WELLINGTON: The New Zealand dollar has weakened against the Australian dollar as traders have already priced in an interest rate cut by the Reserve Bank of Australia.
The kiwi slipped to 96.64 Australian cents at 8am in Wellington, from 96.88 cents at 5pm on Monday. The local currency declined to 75.09 US cents from 75.21 cents after US manufacturing data met expectations, bolstering optimism about the outlook for the world’s largest economy. In local trading on Tuesday, all eyes will be on the RBA’s interest rate decision after the central bank surprised some economists last month by cutting its benchmark rate to a record low 2.25 per cent.

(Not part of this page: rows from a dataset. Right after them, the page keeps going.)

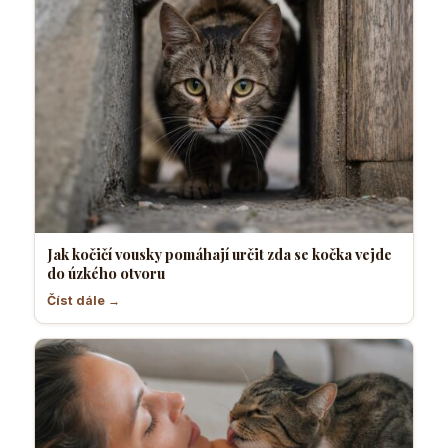
Jak kočičí vousky pomáhají určit zda se kočka vejde
do úzkého otvoru
Číst dále →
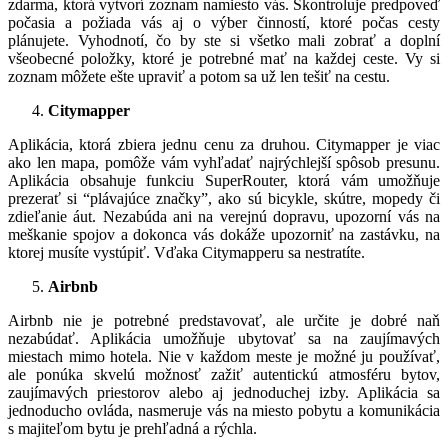
zdarma, ktorá vytvorí zoznam namiesto vás. Skontroluje predpoveď
počasia a požiada vás aj o výber činností, ktoré počas cesty
plánujete. Vyhodnotí, čo by ste si všetko mali zobrať a doplní
všeobecné položky, ktoré je potrebné mať na každej ceste. Vy si
zoznam môžete ešte upraviť a potom sa už len tešiť na cestu.
Citymapper
Aplikácia, ktorá zbiera jednu cenu za druhou. Citymapper je viac
ako len mapa, pomôže vám vyhľadať najrýchlejší spôsob presunu.
Aplikácia obsahuje funkciu SuperRouter, ktorá vám umožňuje
prezerať si “plávajúce značky”, ako sú bicykle, skútre, mopedy či
zdieľanie áut. Nezabúda ani na verejnú dopravu, upozorní vás na
meškanie spojov a dokonca vás dokáže upozorniť na zastávku, na
ktorej musíte vystúpiť. Vďaka Citymapperu sa nestratíte.
Airbnb
Airbnb nie je potrebné predstavovať, ale určite je dobré naň
nezabúdať. Aplikácia umožňuje ubytovať sa na zaujímavých
miestach mimo hotela. Nie v každom meste je možné ju používať,
ale ponúka skvelú možnosť zažiť autentickú atmosféru bytov,
zaujímavých priestorov alebo aj jednoduchej izby. Aplikácia sa
jednoducho ovláda, nasmeruje vás na miesto pobytu a komunikácia
s majiteľom bytu je prehľadná a rýchla.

Then it said weak domestic demand and tame inflation in the face of falling crude oil prices will keep output growth below trend for longer. “With the market now pricing around a 60 per cent chance of a cut today, we are all but guaranteed a significant Australian dollar reaction whatever the RBA does,” said Bank of New Zealand’s Kymberly Martin. “If the RBA were to deliver a cut the NZD/AUD cross would be a likely beneficiary and vice versa.” The RBA will release its decision at 4.30pm New Zealand time.
In New Zealand, the latest monthly ANZ commodity price index is scheduled for publication and state valuer Quotable Value is due to release its monthly house data. The focus overnight will be on the fortnightly GlobalDairyTrade auction. The New Zealand dollar slipped to 67.08 euro cents from 67.29 cents following better-than-expected European inflation and employment data. The kiwi was little changed at 48.85 British pence from 48.84 pence, and at 90.15 yen from 90.12 yen. The trade-weighted index slipped to 78.20 from 78.36.